**What to work on**: Set down the entries that follow exactly as written, leaving out any images.

**Data supplied**:

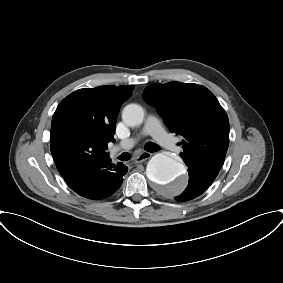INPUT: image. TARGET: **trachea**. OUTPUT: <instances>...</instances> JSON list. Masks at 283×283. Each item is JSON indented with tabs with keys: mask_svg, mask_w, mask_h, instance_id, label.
Masks as SVG:
<instances>
[{
	"mask_svg": "<svg viewBox=\"0 0 283 283\" xmlns=\"http://www.w3.org/2000/svg\"><path fill=\"white\" fill-rule=\"evenodd\" d=\"M145 150L148 151V152H156V151L160 150V147L153 142H148L145 146ZM119 159L122 160V161H127V160L130 159V155H129V153L124 152L119 156Z\"/></svg>",
	"mask_w": 283,
	"mask_h": 283,
	"instance_id": "1",
	"label": "trachea"
}]
</instances>
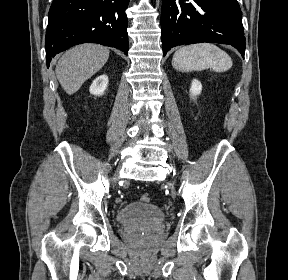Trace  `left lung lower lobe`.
<instances>
[{"label":"left lung lower lobe","mask_w":288,"mask_h":280,"mask_svg":"<svg viewBox=\"0 0 288 280\" xmlns=\"http://www.w3.org/2000/svg\"><path fill=\"white\" fill-rule=\"evenodd\" d=\"M242 14L237 0H163V56L175 46L222 43L245 53Z\"/></svg>","instance_id":"obj_1"}]
</instances>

**Expected answer**:
INPUT: image. TARGET: **trachea**. OUTPUT: <instances>...</instances> JSON list. Masks at 283×283. Each item is JSON indented with tabs with keys: mask_svg, mask_w, mask_h, instance_id, label.
Masks as SVG:
<instances>
[{
	"mask_svg": "<svg viewBox=\"0 0 283 283\" xmlns=\"http://www.w3.org/2000/svg\"><path fill=\"white\" fill-rule=\"evenodd\" d=\"M145 150L148 151V152H156V151L160 150V147L153 142H148L145 146ZM119 159L122 160V161H127V160L130 159V155H129V153L124 152L119 156Z\"/></svg>",
	"mask_w": 283,
	"mask_h": 283,
	"instance_id": "1",
	"label": "trachea"
}]
</instances>
Trace  `left lung lower lobe`.
<instances>
[{"label":"left lung lower lobe","mask_w":288,"mask_h":280,"mask_svg":"<svg viewBox=\"0 0 288 280\" xmlns=\"http://www.w3.org/2000/svg\"><path fill=\"white\" fill-rule=\"evenodd\" d=\"M242 14L237 0H163V56L175 46L222 43L245 53Z\"/></svg>","instance_id":"obj_1"}]
</instances>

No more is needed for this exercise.